Top of ENTRIES PROVIDED
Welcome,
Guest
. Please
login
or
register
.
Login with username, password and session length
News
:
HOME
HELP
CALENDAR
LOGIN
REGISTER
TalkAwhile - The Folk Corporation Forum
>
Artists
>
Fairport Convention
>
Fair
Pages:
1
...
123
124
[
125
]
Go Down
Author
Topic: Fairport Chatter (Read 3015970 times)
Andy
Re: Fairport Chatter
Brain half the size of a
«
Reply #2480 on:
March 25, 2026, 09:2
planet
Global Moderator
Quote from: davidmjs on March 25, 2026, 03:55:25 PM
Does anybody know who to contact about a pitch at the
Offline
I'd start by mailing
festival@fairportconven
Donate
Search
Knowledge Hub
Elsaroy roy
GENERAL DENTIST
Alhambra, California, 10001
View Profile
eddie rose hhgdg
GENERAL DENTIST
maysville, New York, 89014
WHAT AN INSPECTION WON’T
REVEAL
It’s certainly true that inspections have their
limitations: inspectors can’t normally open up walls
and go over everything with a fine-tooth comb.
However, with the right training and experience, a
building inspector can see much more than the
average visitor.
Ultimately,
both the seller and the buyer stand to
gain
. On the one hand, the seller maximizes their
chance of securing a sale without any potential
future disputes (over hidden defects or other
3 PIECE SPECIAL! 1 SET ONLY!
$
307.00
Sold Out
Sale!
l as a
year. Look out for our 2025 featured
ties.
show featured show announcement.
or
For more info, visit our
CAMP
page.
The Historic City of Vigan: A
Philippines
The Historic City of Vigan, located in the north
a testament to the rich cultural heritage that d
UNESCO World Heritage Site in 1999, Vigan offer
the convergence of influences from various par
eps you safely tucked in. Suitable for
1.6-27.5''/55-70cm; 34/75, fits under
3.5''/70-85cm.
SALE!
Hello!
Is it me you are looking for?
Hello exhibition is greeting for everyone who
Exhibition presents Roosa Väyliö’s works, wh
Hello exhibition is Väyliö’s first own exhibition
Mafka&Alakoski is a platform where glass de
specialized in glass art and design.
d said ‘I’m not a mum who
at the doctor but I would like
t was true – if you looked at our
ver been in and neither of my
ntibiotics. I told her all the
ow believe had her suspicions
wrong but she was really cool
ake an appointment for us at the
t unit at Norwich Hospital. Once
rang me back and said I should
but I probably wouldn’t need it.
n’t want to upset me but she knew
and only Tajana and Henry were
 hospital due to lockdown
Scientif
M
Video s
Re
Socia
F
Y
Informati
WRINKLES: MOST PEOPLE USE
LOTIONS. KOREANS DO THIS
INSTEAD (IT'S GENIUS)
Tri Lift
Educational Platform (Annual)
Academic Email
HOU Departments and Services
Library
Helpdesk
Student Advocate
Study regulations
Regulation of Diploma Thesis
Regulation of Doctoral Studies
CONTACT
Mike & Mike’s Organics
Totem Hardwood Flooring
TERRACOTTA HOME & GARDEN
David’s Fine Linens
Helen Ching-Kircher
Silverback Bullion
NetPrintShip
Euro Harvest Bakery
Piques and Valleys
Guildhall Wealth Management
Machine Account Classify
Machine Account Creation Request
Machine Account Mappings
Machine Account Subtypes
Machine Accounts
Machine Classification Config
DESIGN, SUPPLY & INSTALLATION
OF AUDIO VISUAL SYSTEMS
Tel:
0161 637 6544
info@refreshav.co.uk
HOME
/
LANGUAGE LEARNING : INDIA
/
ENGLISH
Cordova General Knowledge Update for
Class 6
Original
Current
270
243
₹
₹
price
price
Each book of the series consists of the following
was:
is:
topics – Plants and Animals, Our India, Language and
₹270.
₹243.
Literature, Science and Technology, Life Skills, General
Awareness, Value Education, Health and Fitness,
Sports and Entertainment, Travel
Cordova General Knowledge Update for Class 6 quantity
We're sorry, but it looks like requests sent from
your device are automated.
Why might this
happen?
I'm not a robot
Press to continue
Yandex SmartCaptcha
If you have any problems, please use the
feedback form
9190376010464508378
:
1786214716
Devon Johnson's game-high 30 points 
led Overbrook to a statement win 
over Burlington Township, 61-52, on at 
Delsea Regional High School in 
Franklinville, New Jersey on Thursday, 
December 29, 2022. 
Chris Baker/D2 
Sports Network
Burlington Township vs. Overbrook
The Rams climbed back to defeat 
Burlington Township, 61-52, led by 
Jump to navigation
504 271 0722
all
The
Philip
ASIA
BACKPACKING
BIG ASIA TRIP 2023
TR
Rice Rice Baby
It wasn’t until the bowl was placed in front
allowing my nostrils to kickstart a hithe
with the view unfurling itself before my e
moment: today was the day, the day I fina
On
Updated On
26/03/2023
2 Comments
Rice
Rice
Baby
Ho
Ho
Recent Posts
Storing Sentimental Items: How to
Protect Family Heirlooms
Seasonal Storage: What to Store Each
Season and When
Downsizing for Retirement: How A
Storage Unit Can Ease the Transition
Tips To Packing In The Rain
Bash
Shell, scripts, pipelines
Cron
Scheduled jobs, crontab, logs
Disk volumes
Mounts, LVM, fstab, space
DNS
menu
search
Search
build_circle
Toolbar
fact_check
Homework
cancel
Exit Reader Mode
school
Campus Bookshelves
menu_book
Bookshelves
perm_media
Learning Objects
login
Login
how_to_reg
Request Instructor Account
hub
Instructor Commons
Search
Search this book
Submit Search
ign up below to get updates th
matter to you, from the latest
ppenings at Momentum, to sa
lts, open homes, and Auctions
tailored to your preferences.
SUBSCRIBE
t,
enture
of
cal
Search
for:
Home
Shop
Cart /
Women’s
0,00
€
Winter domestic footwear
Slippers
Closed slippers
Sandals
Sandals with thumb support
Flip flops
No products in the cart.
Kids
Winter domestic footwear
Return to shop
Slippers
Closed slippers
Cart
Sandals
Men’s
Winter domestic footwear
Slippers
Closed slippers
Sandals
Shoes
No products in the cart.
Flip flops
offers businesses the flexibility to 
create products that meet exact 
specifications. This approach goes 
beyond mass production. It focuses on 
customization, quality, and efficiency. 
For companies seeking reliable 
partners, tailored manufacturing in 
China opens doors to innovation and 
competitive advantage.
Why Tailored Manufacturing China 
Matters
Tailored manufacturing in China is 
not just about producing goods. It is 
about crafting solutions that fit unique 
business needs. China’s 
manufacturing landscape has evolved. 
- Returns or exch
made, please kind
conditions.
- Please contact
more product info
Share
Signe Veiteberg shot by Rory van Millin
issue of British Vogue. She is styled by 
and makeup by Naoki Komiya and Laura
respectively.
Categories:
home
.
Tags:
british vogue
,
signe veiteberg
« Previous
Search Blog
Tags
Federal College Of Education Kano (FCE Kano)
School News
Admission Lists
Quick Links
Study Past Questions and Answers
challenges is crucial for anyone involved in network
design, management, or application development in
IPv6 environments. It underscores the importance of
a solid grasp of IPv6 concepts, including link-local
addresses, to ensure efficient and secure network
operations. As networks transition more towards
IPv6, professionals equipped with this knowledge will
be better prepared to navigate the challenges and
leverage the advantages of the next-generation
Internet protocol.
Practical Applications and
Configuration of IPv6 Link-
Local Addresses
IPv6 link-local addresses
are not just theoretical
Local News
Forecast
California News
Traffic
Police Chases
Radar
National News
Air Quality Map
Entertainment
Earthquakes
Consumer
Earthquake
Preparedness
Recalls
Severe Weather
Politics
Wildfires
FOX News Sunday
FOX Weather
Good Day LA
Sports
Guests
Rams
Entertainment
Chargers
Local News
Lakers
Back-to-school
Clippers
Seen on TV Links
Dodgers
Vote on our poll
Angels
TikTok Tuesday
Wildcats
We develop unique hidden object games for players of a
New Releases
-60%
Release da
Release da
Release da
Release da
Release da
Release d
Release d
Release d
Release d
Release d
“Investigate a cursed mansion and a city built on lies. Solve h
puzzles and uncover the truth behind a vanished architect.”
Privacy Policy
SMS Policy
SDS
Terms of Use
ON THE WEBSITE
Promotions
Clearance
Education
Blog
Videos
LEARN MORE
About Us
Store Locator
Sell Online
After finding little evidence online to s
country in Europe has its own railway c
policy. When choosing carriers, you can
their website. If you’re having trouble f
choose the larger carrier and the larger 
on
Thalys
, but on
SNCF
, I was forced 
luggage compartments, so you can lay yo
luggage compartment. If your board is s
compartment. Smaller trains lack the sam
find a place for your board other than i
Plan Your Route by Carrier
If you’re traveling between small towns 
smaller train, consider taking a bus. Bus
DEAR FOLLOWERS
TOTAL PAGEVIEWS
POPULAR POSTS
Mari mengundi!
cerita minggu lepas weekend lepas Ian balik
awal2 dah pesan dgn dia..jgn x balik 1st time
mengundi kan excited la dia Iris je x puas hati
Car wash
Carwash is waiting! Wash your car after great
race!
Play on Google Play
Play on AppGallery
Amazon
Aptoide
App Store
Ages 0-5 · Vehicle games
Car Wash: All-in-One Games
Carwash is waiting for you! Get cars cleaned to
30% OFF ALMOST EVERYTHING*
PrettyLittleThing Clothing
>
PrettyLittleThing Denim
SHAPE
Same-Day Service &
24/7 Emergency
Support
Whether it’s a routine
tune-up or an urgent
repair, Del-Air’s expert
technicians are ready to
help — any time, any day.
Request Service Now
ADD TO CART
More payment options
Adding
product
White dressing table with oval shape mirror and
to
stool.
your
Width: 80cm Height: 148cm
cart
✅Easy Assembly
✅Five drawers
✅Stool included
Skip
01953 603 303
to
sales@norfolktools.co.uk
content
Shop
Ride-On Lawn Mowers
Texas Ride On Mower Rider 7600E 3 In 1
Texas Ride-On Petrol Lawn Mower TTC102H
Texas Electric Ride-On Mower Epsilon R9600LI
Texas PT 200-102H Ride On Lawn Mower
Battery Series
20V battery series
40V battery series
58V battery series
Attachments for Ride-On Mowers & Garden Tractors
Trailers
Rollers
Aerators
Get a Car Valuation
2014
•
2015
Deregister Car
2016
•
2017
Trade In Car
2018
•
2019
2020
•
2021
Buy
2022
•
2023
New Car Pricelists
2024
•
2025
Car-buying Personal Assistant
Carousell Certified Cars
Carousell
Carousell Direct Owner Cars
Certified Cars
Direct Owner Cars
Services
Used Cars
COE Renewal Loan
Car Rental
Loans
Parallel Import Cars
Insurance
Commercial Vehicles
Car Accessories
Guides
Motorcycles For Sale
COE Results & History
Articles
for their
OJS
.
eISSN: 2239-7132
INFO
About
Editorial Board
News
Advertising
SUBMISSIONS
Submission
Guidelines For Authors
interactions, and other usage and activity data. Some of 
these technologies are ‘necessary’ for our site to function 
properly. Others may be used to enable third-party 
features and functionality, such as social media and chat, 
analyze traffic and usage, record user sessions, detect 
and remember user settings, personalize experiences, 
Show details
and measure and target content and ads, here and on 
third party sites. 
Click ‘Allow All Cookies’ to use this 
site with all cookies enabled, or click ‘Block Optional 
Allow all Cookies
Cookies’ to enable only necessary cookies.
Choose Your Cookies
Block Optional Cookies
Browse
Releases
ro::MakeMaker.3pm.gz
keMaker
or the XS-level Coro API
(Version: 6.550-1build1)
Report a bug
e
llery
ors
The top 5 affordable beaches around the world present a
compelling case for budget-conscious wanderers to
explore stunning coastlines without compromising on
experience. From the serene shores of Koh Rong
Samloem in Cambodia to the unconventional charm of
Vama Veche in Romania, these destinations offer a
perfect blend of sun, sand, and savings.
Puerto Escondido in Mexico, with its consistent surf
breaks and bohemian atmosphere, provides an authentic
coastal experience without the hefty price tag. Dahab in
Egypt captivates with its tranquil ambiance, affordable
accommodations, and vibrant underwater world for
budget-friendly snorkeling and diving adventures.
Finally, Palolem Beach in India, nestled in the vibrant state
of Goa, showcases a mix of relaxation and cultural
Bottom of ENTRIES PROVIDED
## WHAT YOU ARE ASKED TO DO
Count the lines above with the string "Väyliö"; report only that figure.

## THE COMPLETED TASK
2